「山吹は?」
不意に出てしまったその言葉は、淡島から発せられたものだった。
この手の話題は、山吹には強制しないと暗黙の了解をしていた三人の間に、卑劣が入ったように凍りつく。若干ではあるが、冷麗の周りの湯が冷たい気がする。
おし黙る鯉乙に、淡島は慌てたように言った。
「いや、家族のこととかじゃなくて、あの、母親との約束って何だろうなーっていう、つまり、出来心っていうか、そのっ」
「……」
鯉乙の表情が、硬くなった。
それを見たユカリが「馬鹿」と淡島を抓る。
「いいですよ、約束ですね?」
「え、いいの?」
びっくりしたように淡島は声を上げる。それに、ユカリも冷麗もびっくりしたようで、目を見開いている。
「はい。いいですよ。隠すことでもないですし」
平然と答える鯉乙に、淡島は「でも前、答えてくれなかった」と本当にびっくりしたように言う。

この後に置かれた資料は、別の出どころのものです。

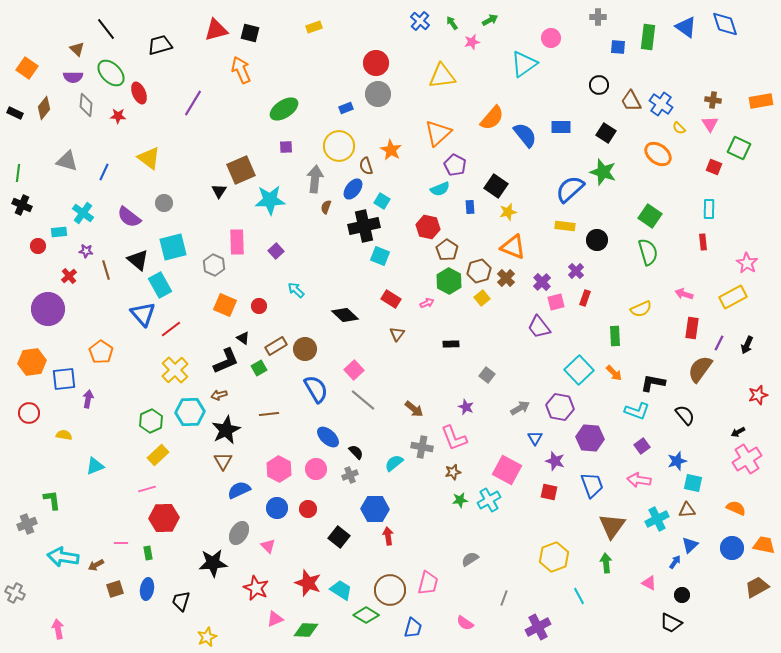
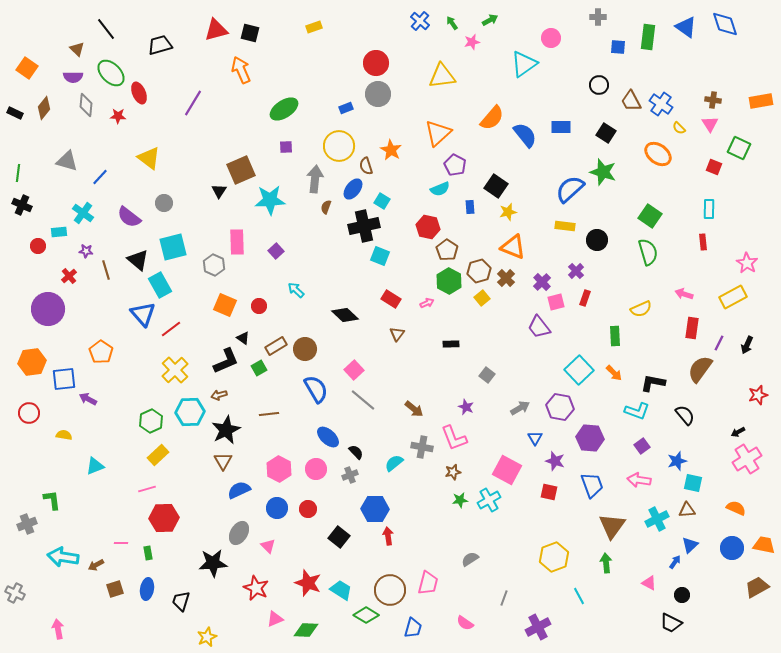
blue line at (104, 172): moved 4 px left, 5 px down; rotated 18 degrees clockwise
purple arrow at (88, 399): rotated 72 degrees counterclockwise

「その時はあまり関わりなかったですし、言う意味ないかな、と思ったので」
「あ、そういうこと、か……」
ほっとしたように胸を撫で下ろす淡島に、鯉乙はくすりと口角を上げた。
「えっと……約束っていうのも、ただ『父を守る』だけなんです。とても簡単でしょう?」
そう言って笑う鯉乙に、淡島はぐっと唇を噛む。冷麗は「どうして?」と優しく問う。
「母が、最後に残した言葉なんです。父はとても偉大だと言っていたけれど、それでいて抜けているから、と。まぁそう言っても父に会ったことないんですが」
「え、それじゃあ探しようが……」
「嗚呼、そこは大丈夫です。場所は知っているので」
他に聞きたいことあります? と淡島に言う鯉乙。それに、淡島は、「いや……」と顔を伏せた。
最後。
この言葉は、山吹の母の死を連想させるものだ。この子供は、母の死に立ち会い、ここまできたのだろう。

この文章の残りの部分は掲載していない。